Essa é a dinâmica que revela a saga da linguagem. Nesse aí ela se manifesta enquanto tal e como aquilo que deixa vir ao encontro o eco do que é percebido no distanciamento da retirada. Apesar dessa interpretação do dar-se essencial da linguagem, sua manifestação como saga deve dispensar o modo de ser uma representação da linguagem. Na verdade, “pela saga do dizer, o apropriar nunca con-cede o efeito de uma coisa e nem a consequência de um fundamento” (HEIDEGGER, 2003a, p. 207). Seu dizer apropriante não representa o apossamento do que é dito. Ele compreende uma apropriação, uma interpretação do que o dizer articula em seu desdobramento.

Na apropriação, o dito da saga se torna próprio, ele mesmo, um dizer no horizonte do

Ereignis cuja essenciação se dá pela diferença. Ao falarmos sobre a linguagem estamos

correspondendo a ela, logo, respondemos ao seu dizer. Na fala de uma resposta repousa o modo como estamos dispostos ao que nos constitui, uma vez que “nosso dizer permanece sempre um dizer da relação” (HEIDEGGER, 2003a, p. 215). Ele permanece no jogo da modalidade do pensamento apropriativo e expropriativo do dizer.

No jogo dialogal, o dizer da linguagem se mostra também por meio do que não é falado, portanto, na fala o dizer se retira. Ele deixa de falar e se cala. O que é calado se resguarda no silêncio do que não deve ser dito. E não o deve porque lhe pertence à constituição se revelar como silenciado, “deve manter-se impronunciado resguardar-se no não dito, abrigar-se no velado como o que não se deixa mostrar, é mistério” (HEIDEGGER, 2003a, p. 202). O sentido do silenciar do mistério se dá pela conservação do que permanece como inexplicável. O termo mistério recolhe o dizer do silêncio, pois cabe ao mistério calar- se em seu dizer como um sigilo.

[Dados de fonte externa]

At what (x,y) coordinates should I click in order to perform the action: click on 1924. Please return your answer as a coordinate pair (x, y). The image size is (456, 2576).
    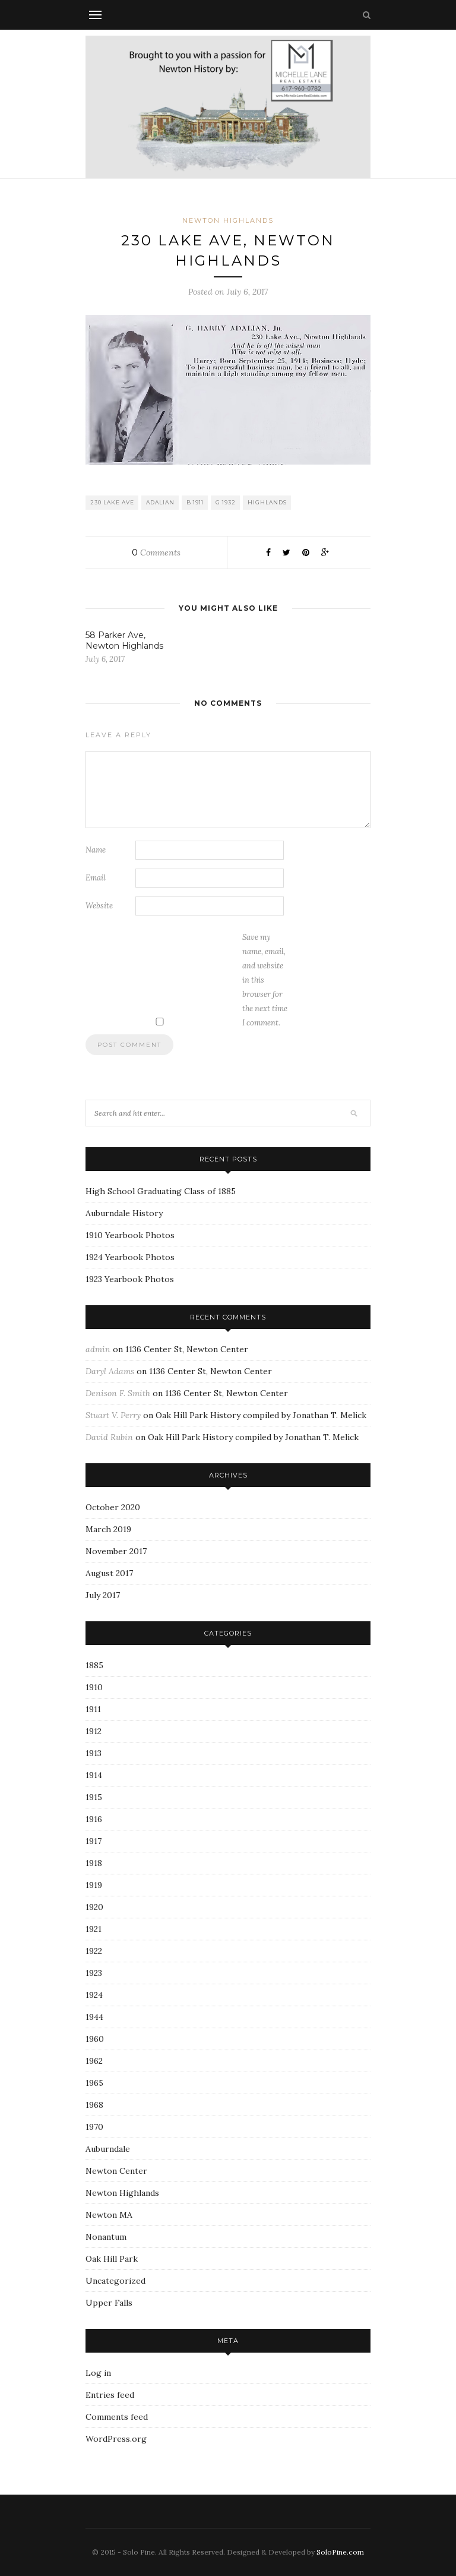     Looking at the image, I should click on (94, 1995).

Um caminho para mantermos esse dizer da linguagem resguardando a perspectiva de mistério é a escuta da palavra poética. O dizer poético possui essa condição quando na poesia a palavra falta. A falta da palavra na poesia não significa simplesmente um papel em branco. Ela intui o que na palavra dita permanece como não dito. O palavreado de um poema pouco

ou nada tem a dizer à audição imediatista da cotidianidade devido a um único sentido com que tal fala poética se deixa representar. Consequentemente, graças a esse entendimento, o que vem percebido na audição da poesia é o falatório da nomeação de seus versos, e não o dizer de sua linguagem. Tal dizer, podemos dizer ocorrente da falta de palavra para o dizer do não dito. Em outras palavras, o que não pode ser expresso em palavras é aí dito no palavrório que nada diz, portanto, falta palavra para dizer o indizível.

A percepção da falta de palavra como um constitutivo da linguagem é dificultada pelo fluxo de palavras que é proferido. Deixamos de atentar para o que é manifesto pela ausência na falta, apesar da simplicidade do que ela representa como o modo de ser daquilo que não pode ser dito em palavras. Precisamente na ausência da palavra nos é revelada a fenda que deixa vir à luz a linguagem, por ela mesma, naquilo que ela tem a dizer de si.

O sentido de um dizer como indicação do indizível, como um discurso projetante que projeta para além de suas palavras implica na essenciação do dizer da linguagem. Em tal dizer está em ocorrência a reunião dos quatro constitutivos da quadratura. No estabelecer de sua palavra está em retração a compreensão do que constitui o seu estabelecimento. Portanto, “no acontecimento do dizer está, a cada vez, uma decisão fundamental, que, por um lado, resguarda o mundo que, em sua vez, insurge e se estende, e, por outro lado, o modo em que a terra é manifesta como isto que se contrai” (HERRMANN, 2001, p. 469). Na contração de um ocorre, simultaneamente, o despontar do outro. Onde terra e céu, mortais e divinos estão em acontecimento o mundo se retrai, permitindo-se dizer por esta retração. É desse modo que na palavra poética a reunião da quadratura pode ser vislumbrada no contexto do pensamento como Ereignis.